Phil C showed little interest in returning to the wonderful cafe we stumbled across in Lostwithiel – that served massive portions of organic scrambled eggs and artisan toast. (I’d missed out on that delicious looking breakfast previously so felt we had to return.) Phil B is away so I expected the group to be just Ian, Amanda, Chris and myself. But Martyn was keen to join us and Beth too. Ray is here on holiday, as was Malcolm, and both were happy to come along as was Helston runner Steve who, like myself ten years ago, thought of joining the Wheelers for a ride whilst sorting out a running injury. So it was nine of us who left HQ heading for the King Harry ferry and we made the 10 o’clock by just seconds. The sun was shining and everyone seemed in good spirits – it’s always an inspiring start to a days ride – a little rest before the long climb out.
Philliegh, then the fast stretch of road to Tregony where Malcolm said he’d better leave us in order to get back for lunch. We climbed up the hill through Tregony and took a left turn that led us through the back lanes to Sticker ( a short 200 meter stretch on the main road ) and Polgooth bringing us out at London Apprentice. Too early for brunch we stopped at Charleston for coffee and cake sitting in the sunshine and fully embracing the holiday mood around. Lot’s of magnificent sailing ships provided an inspiring background to the sea shanty’s being sung some way below us. Time slipped by and Beth announced she was going to head back – and Ray said he’d better join her.
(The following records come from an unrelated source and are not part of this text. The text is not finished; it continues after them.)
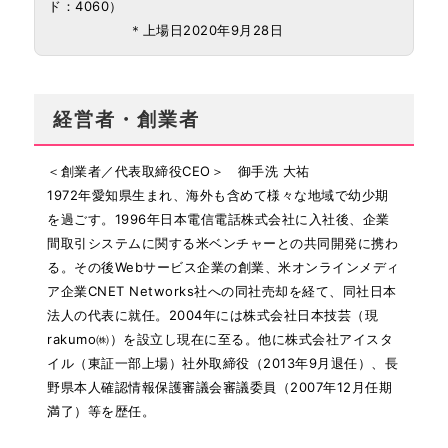
ド：4060）
＊上場日2020年9月28日
経営者・創業者
＜創業者／代表取締役CEO＞ 御手洗 大祐
1972年愛知県生まれ、海外も含めて様々な地域で幼少期
を過ごす。1996年日本電信電話株式会社に入社後、企業
間取引システムに関する米ベンチャーとの共同開発に携わ
る。その後Webサービス企業の創業、米オンラインメディ
ア企業CNET Networks社への同社売却を経て、同社日本
法人の代表に就任。2004年には株式会社日本技芸（現
rakumo㈱）を設立し現在に至る。他に株式会社アイスタ
イル（東証一部上場）社外取締役（2013年9月退任）、長
野県本人確認情報保護審議会審議委員（2007年12月任期
満了）等を歴任。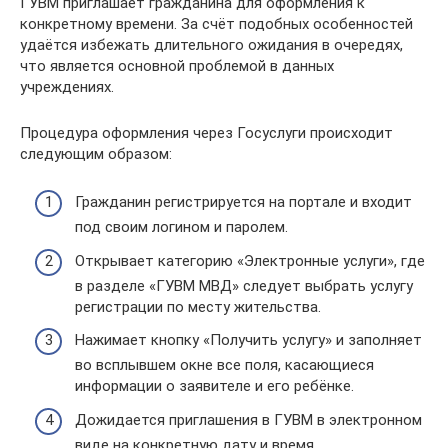
ГУВМ приглашает гражданина для оформления к
конкретному времени. За счёт подобных особенностей
удаётся избежать длительного ожидания в очередях,
что является основной проблемой в данных
учреждениях.
Процедура оформления через Госуслуги происходит
следующим образом:
Гражданин регистрируется на портале и входит
под своим логином и паролем.
Открывает категорию «Электронные услуги», где
в разделе «ГУВМ МВД» следует выбрать услугу
регистрации по месту жительства.
Нажимает кнопку «Получить услугу» и заполняет
во всплывшем окне все поля, касающиеся
информации о заявителе и его ребёнке.
Дожидается приглашения в ГУВМ в электронном
виде на конкретную дату и время.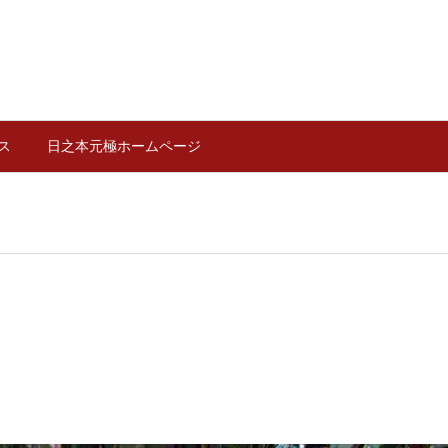
ス
日之本元極ホームページ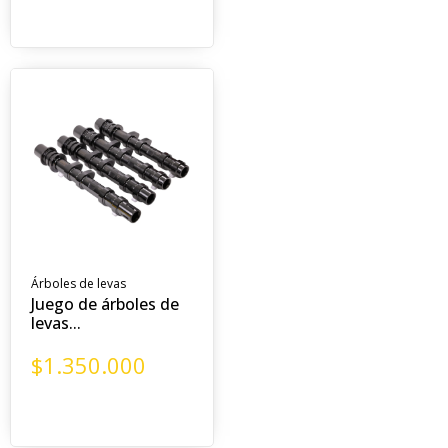
Árboles de levas
Juego de árboles de
levas...
$
1.350.000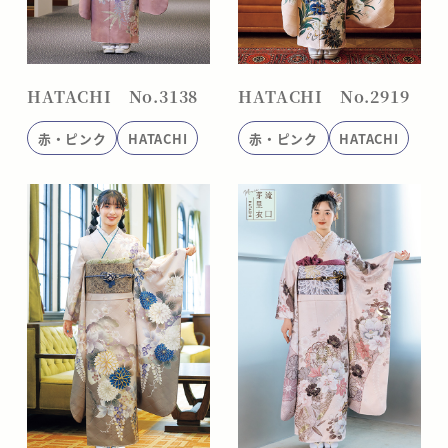
HATACHI No.3138
HATACHI No.2919
赤・ピンク
HATACHI
赤・ピンク
HATACHI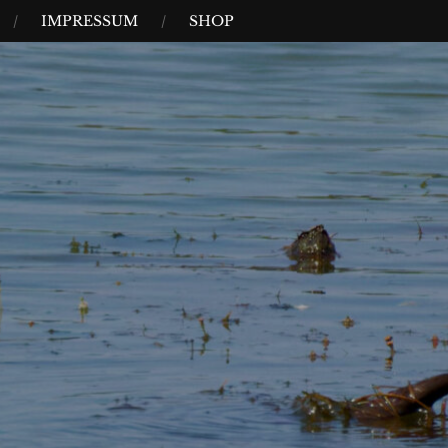
IMPRESSUM
SHOP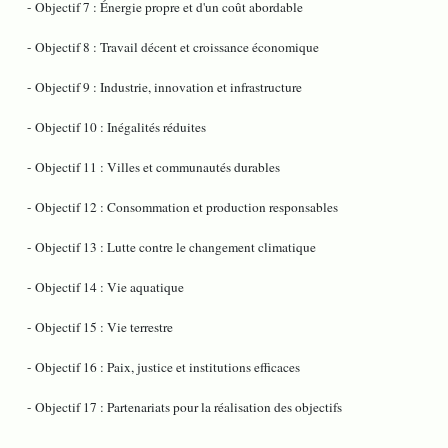
- Objectif 7 : Énergie propre et d'un coût abordable
- Objectif 8 : Travail décent et croissance économique
- Objectif 9 : Industrie, innovation et infrastructure
- Objectif 10 : Inégalités réduites
- Objectif 11 : Villes et communautés durables
- Objectif 12 : Consommation et production responsables
- Objectif 13 : Lutte contre le changement climatique
- Objectif 14 : Vie aquatique
- Objectif 15 : Vie terrestre
- Objectif 16 : Paix, justice et institutions efficaces
- Objectif 17 : Partenariats pour la réalisation des objectifs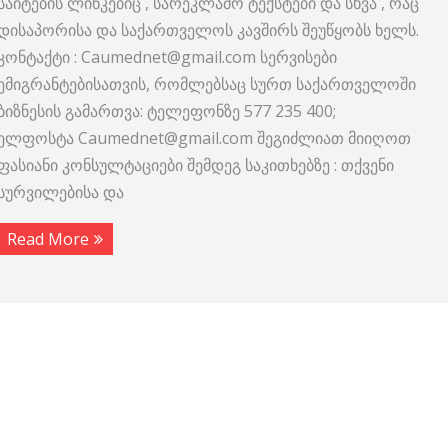
საიტების ლინკებიც , სარეკლამო ტექსტები და სხვა , რაც
დისაპორისა და საქართველოს კავშირს შეუწყობს ხელს.
კონტაქტი : Caumednet@gmail.com სერვისები
ემიგრანტებისათვის, რომლებსაც სურთ საქართველოში
ბიზნესის გამართვა: ტელეფონზე 577 235 400;
ელფოსტა Caumednet@gmail.com შეგიძლიათ მიიღოთ
ფასიანი კონსულტაციები შემდეგ საკითხებზე : თქვენი
სურვილებისა და
Read More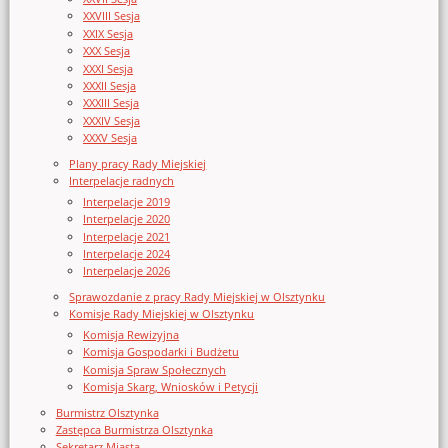
XXVIII Sesja
XXIX Sesja
XXX Sesja
XXXI Sesja
XXXII Sesja
XXXIII Sesja
XXXIV Sesja
XXXV Sesja
Plany pracy Rady Miejskiej
Interpelacje radnych
Interpelacje 2019
Interpelacje 2020
Interpelacje 2021
Interpelacje 2024
Interpelacje 2026
Sprawozdanie z pracy Rady Miejskiej w Olsztynku
Komisje Rady Miejskiej w Olsztynku
Komisja Rewizyjna
Komisja Gospodarki i Budżetu
Komisja Spraw Społecznych
Komisja Skarg, Wniosków i Petycji
Burmistrz Olsztynka
Zastępca Burmistrza Olsztynka
Sekretarz Miasta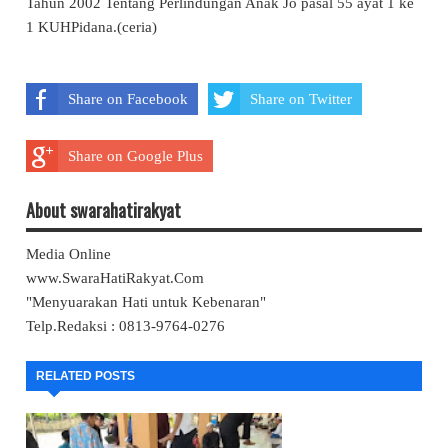
Tahun 2002 Tentang Perlindungan Anak Jo pasal 55 ayat 1 ke
1 KUHPidana.(ceria)
Share on Facebook
Share on Twitter
Share on Google Plus
About swarahatirakyat
Media Online
www.SwaraHatiRakyat.Com
"Menyuarakan Hati untuk Kebenaran"
Telp.Redaksi : 0813-9764-0276
RELATED POSTS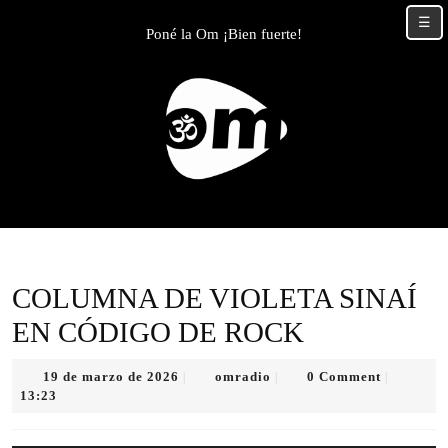
Skip
☰
to
Poné la Om ¡Bien fuerte!
content
Skip
to
content
COLUMNA DE VIOLETA SINAÍ
EN CÓDIGO DE ROCK
19
omradio
19 de marzo de 2026
omradio
0 Comment
|
|
|
de
13:23
marzo
de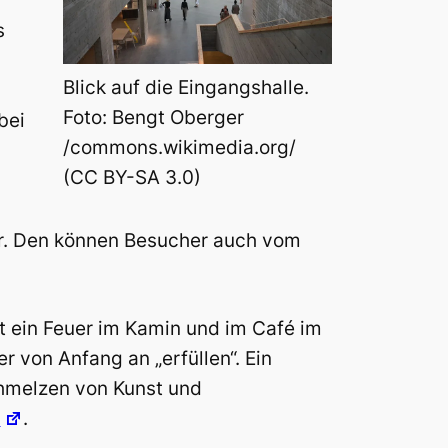
s
Blick auf die Eingangshalle.
Foto: Bengt Oberger
bei
/commons.wikimedia.org/
(CC BY-SA 3.0)
er. Den können Besucher auch vom
t ein Feuer im Kamin und im Café im
 von Anfang an „erfüllen“. Ein
chmelzen von Kunst und
g
.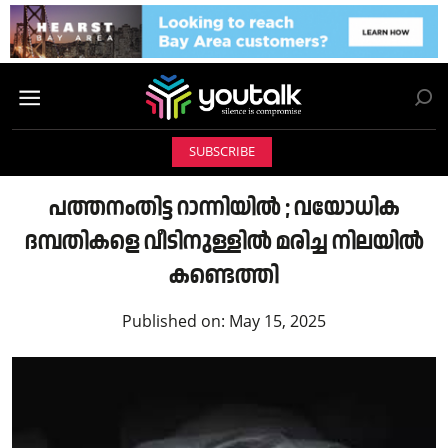
SUBSCRIBE
പത്തനംതിട്ട റാന്നിയിൽ ; വയോധിക
ദമ്പതികളെ വീടിനുള്ളിൽ മരിച്ച നിലയിൽ
കണ്ടെത്തി
Published on:
May 15, 2025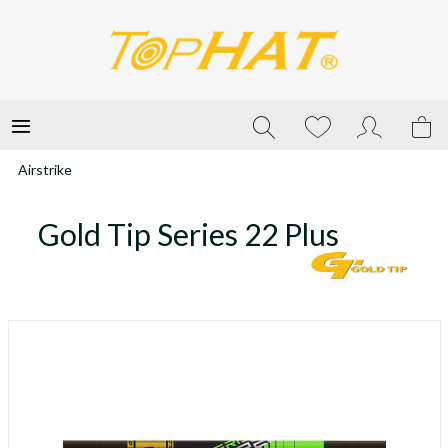
Airstrike
Gold Tip Series 22 Plus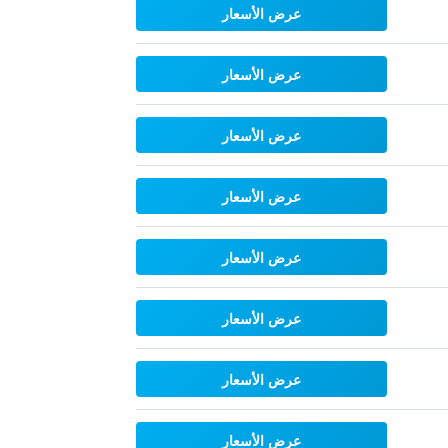
عرض الأسعار
عرض الأسعار
عرض الأسعار
عرض الأسعار
عرض الأسعار
عرض الأسعار
عرض الأسعار
عرض الأسعار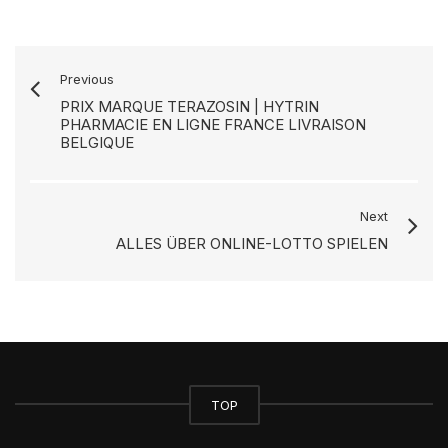
Previous
PRIX MARQUE TERAZOSIN | HYTRIN
PHARMACIE EN LIGNE FRANCE LIVRAISON
BELGIQUE
Next
ALLES ÜBER ONLINE-LOTTO SPIELEN
TOP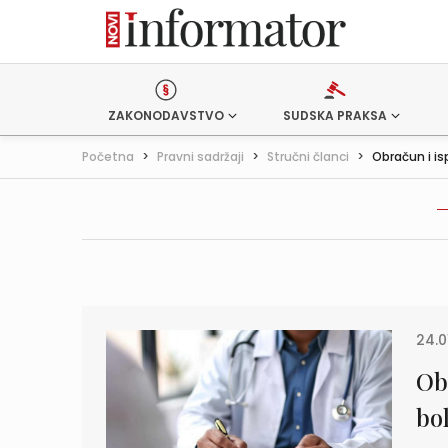
ZAKONODAVSTVO
SUDSKA PRAKSA
Početna
>
Pravni sadržaji
>
Stručni članci
>
Obračun i is
24.0
Ob
bo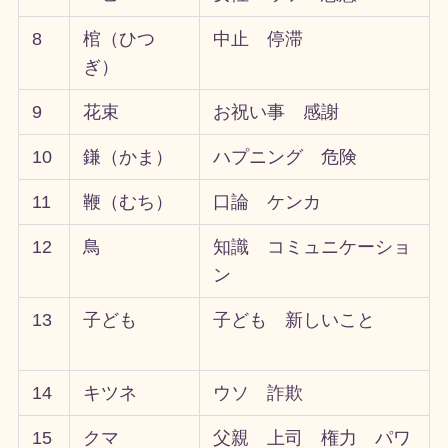
8
棺（ひつ
中止 停滞
ぎ）
9
花束
お祝い事 感謝
10
鎌（かま）
ハプニング 危険
11
鞭（むち）
口論 ケンカ
12
鳥
知識 コミュニケーショ
ン
13
子ども
子ども 新しいこと
14
キツネ
ウソ 詐欺
15
クマ
父親 上司 権力 パワ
Now six, we took the back road around Charlestown past the junior school bringing us out on the road to Parr. Keen to keep to the smaller lanes we climbed up through Tywardreath. At the junction at the top I hesitantly suggested we might turn right and take yet another ferry ride. How I’d underestimated my companions! “Yes, let’s do that”. Wow, well done Amanda!
To save us from the punchiest climbs we headed inland on the Looe road only striking out to cross the Lerryn river when the landscape started to soften. There were still hills mind, but it wasn’t long before we were riding contours and not crossing them!Then downhill into Lostwithiel for a much needed refuelling.
We returned home via the route we’d taken a few weeks early, cutting across to Lanhydrock and Goss Moor, finally speeding ( as we do ) down the Ladock valley. As usual, a few went for a drink whilst the others headed home. A wonderful day out with good company. About 90 miles for most of us.